Rescaté de las páginas de Bonilla algunos párrafos que tenía subrayados y que necesitaba recordar y tras casi 17 años después volví a ver la película de nuevo. Había olvidado prácticamente todo; los juegos de rol, los nazarenos con pistolas láser, la paranoia, la sugestión, la desconfianza y las continuas acusaciones y sospechas que van y vienen indiscriminadamente de un personaje a otro como la pelota en una cancha de tenis.
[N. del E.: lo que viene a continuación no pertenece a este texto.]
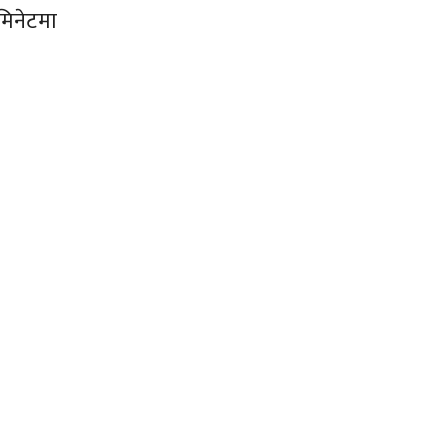
मिनेटमा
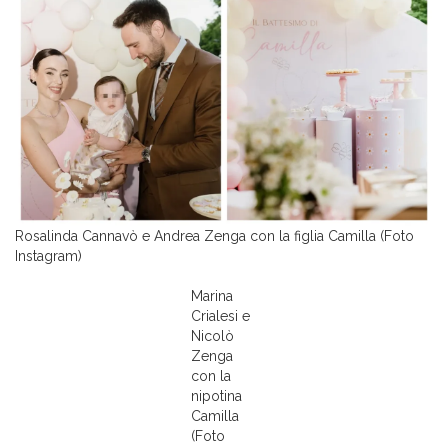
Rosalinda Cannavò e Andrea Zenga con la figlia Camilla (Foto
Instagram)
Marina
Crialesi e
Nicolò
Zenga
con la
nipotina
Camilla
(Foto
Quitando la parte ficticia que envuelve tanto a la novela como al thriller pensé que la vida real no es tan distinta de cómo se escribe o se filma y el mensaje de ambas creaciones sobre la fragilidad de la certeza es claro y absoluto. El conocimiento seguro y evidente que creemos poseer sobre que algo es cierto es una mera ilusión, esperanzas que carecen de fundamento, pero que hacen de la existencia un lugar más seguro y estable.

A la hora de la verdad, de los momentos cruciales, en los que los acontecimientos se precipitan tomando un rumbo que nunca hubiéramos podido imaginar descubrimos con cierta sorpresa la verdadera naturaleza de los que tenemos al lado e incluso de nosotros mismos. Es inquietante conocer al habitante que habita en el interior de nuestros amigos y conocidos, pero todavía lo es más descubrir al extraño que todos llevamos dentro.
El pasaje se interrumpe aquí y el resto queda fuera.